David Hume thought that the evidence suggested the world wasn’t designed, or if it was it was made by infant gods, or incompetent gods.
Good and evil are concepts, malleable in nature, so-far-as-we-know developed entirely by human beings. In short, they mean nothing. Evil here might be good there. Evil today might be good tomorrow. Why is allowing suffering evil? What does it matter when experience disappears after organic death? It seems silly.
So while I might find certain acts to be disdainful, that is me; my perception. The amount of people who hold a belief says nothing about the truth of it- so even if most people agree that murder is evil, does that make it so? To me at it’s root it’s simply energy in motion, like everything. Good and evil are human definitions mired within the level of distinction making between this and that thing.
Without an ability to traverse the boundaries of time across generations, it’s simply arrogant to assume any of these reasonings are actually relevant to the grand scale of ascention, thus the realm of gods and their abilities. These miniscule reasonings do point more to polytheism with lesser gods, the same as if someone were shot from the direction in which you stand it stsnds to reason you mustve shot them.
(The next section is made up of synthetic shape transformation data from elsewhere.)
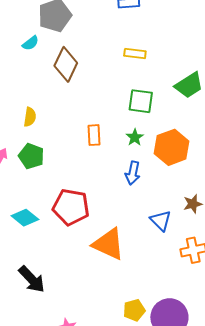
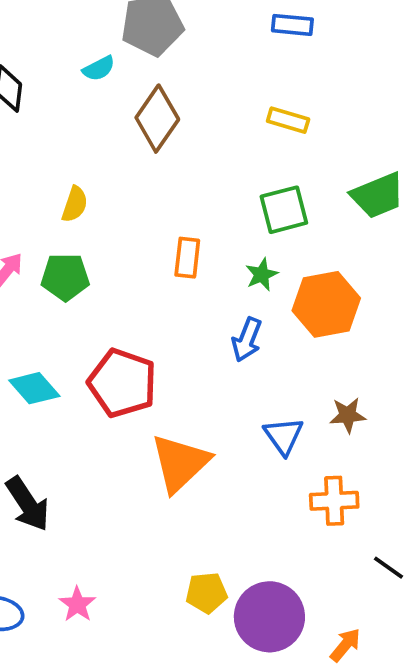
green square: (141, 101) -> (284, 210), turned -32
green pentagon: (31, 156) -> (65, 277), turned -30
orange triangle: (109, 244) -> (180, 463), turned 42

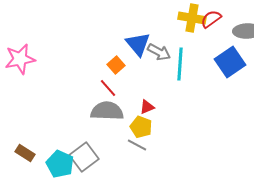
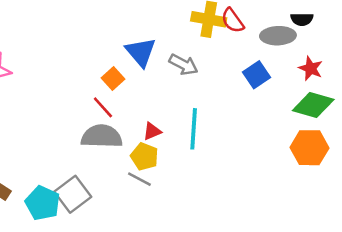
red semicircle: (211, 19) -> (233, 21), turned -90
gray arrow: (159, 52) -> (184, 65), moved
blue square: (230, 62) -> (257, 75), size x0.7
cyan line: (180, 64) -> (194, 129), moved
Limited knowledge= limited understanding
Or maybe Gods don’t pay any more attention to human life and the daily routines of individuals than we pay attention to our own ribosomes.
Or maybe they lack a “consciousness” or “conscience” as we define it.
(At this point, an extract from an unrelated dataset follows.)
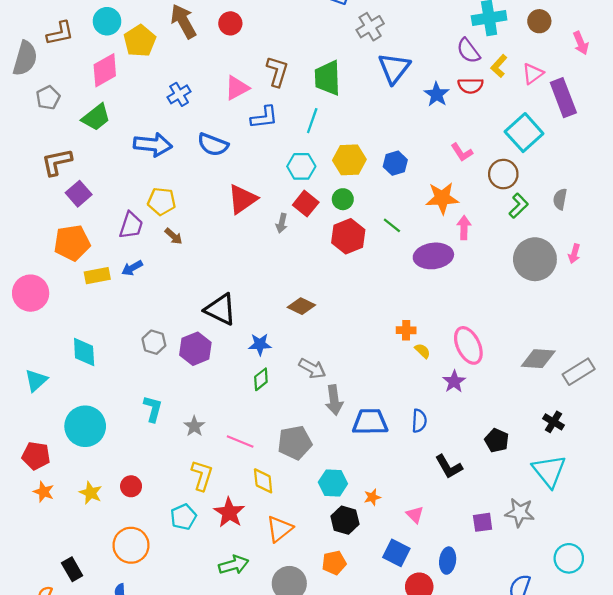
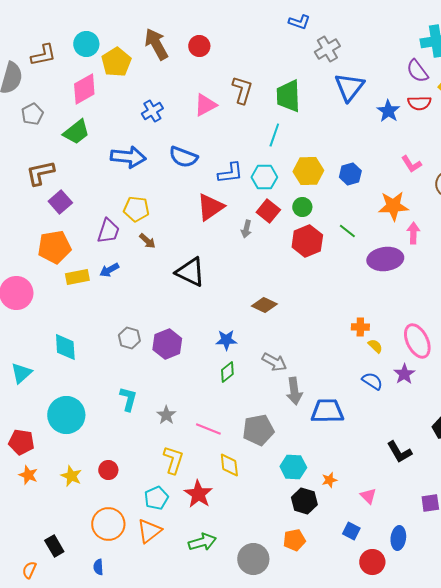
blue L-shape: (264, 117) -> (230, 173), moved
black triangle: (221, 309) -> (190, 272), moved
blue semicircle: (419, 421) -> (372, 381), moved, turned -60
orange triangle: (279, 529) -> (149, 531), moved
blue square: (396, 553) -> (351, 531), size x0.7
Silly puny mortals… expecting they understand the mind of a god.
If we set aside arguments concerning the possibility of ‘god(s)’, this argument on it’s face value is weak.
A simple reversal of it’s tone e.g good for evil, burned babies for saved babies etc, & we pretty much have an argument for ‘god(s)’.
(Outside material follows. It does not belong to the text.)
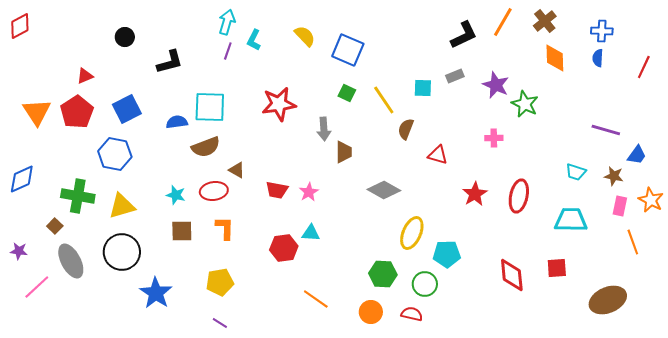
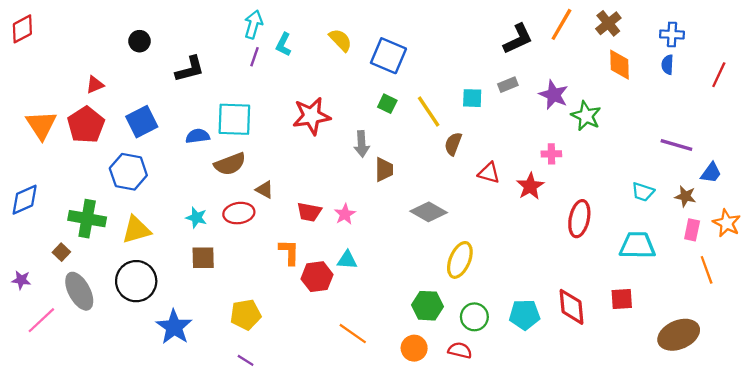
red star: (475, 194) -> (530, 186), moved
orange L-shape: (225, 228) -> (289, 252), moved
cyan pentagon: (447, 254) -> (525, 315), moved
This is not enough to make either position true & simply rests on the inference that suffering or lack thereof is a proof per se.
Weak.
We are subatomic particles to God’s, our planets and moons are electrons , our stars the nucleus (protons&neutrons), our solar systems the atoms, and our galaxies the cells. Our universe is…the God(s), or at least a part of them. Are we aware of our own subatomic particles? Or our own atoms and cells? Sure, we know they are there, but there is nothing we can do to effect them directly, outside of eating right, exercising, and staying positive. That is the burden of God. You can only make universes better, by making yourself better, but can never directly control anything. God may be real, but God can not perceive us in a way that would allow it to manipulate us.
The question you should make then is if there are no gods or a higher power that controls everything why infants are burnt to death? Why do we ask ourselves about it? Why is still without a God pain? Why there is pain? You have no answer without God. There is no why to anything ultimately. But we still ask why because there is an ultimate why, whether one belives in God or not, because there is a God.
there is evil because humans are modified monkeys who do bad things. most of what you write makes absolutely no sense.
The Gnostic Christians from what I’ve read seemed to believe that there is a non evil God but it’s not Yahweh. Yahweh is the Demiurge or false god that created our physical reality and imprisoned spirits in a meat body on a material plane that is our physical prison. Seems he (it was male) was just trying to play a god. I used to like this idea but I had to ask myself why the non evil higher God would let this travesty continue? That kills the idea for me. In the end it’s going to have to stay an unknown and without even good guesses. The amount of evil and suffering we can experience leaves me terrified and amazed. There is something so wrong with this in my psyche that nothing further makes any sense ever for me. I’m lost in space and feeling fairly hopeless. I’m also impotently angry beyond belief. What a lousy way to feel. As far as I know I did nothing to bring this on myself.